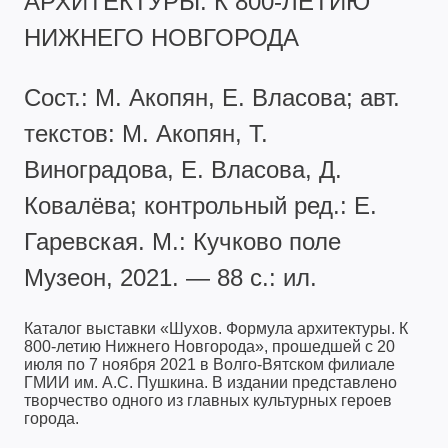
АРХИТЕКТУРЫ. К 800-ЛЕТИЮ
НИЖНЕГО НОВГОРОДА
Сост.: М. Акопян, Е. Власова; авт.
текстов: М. Акопян, Т.
Виноградова, Е. Власова, Д.
Ковалёва; контрольный ред.: Е.
Гаревская. М.: Кучково поле
Музеон, 2021. — 88 с.: ил.
Каталог выставки «Шухов. Формула архитектуры. К
800-летию Нижнего Новгорода», прошедшей с 20
июля по 7 ноября 2021 в Волго-Вятском филиале
ГМИИ им. А.С. Пушкина. В издании представлено
творчество одного из главных культурных героев
города.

■ ■ ■ ■ ■

▶ _Problem statement_
Retype all the data exactly. Omit pictures.

▶ _Answer_
АРХИТЕКТУРЫ. К 800-ЛЕТИЮ
НИЖНЕГО НОВГОРОДА
Сост.: М. Акопян, Е. Власова; авт.
текстов: М. Акопян, Т.
Виноградова, Е. Власова, Д.
Ковалёва; контрольный ред.: Е.
Гаревская. М.: Кучково поле
Музеон, 2021. — 88 с.: ил.
Каталог выставки «Шухов. Формула архитектуры. К
800-летию Нижнего Новгорода», прошедшей с 20
июля по 7 ноября 2021 в Волго-Вятском филиале
ГМИИ им. А.С. Пушкина. В издании представлено
творчество одного из главных культурных героев
города.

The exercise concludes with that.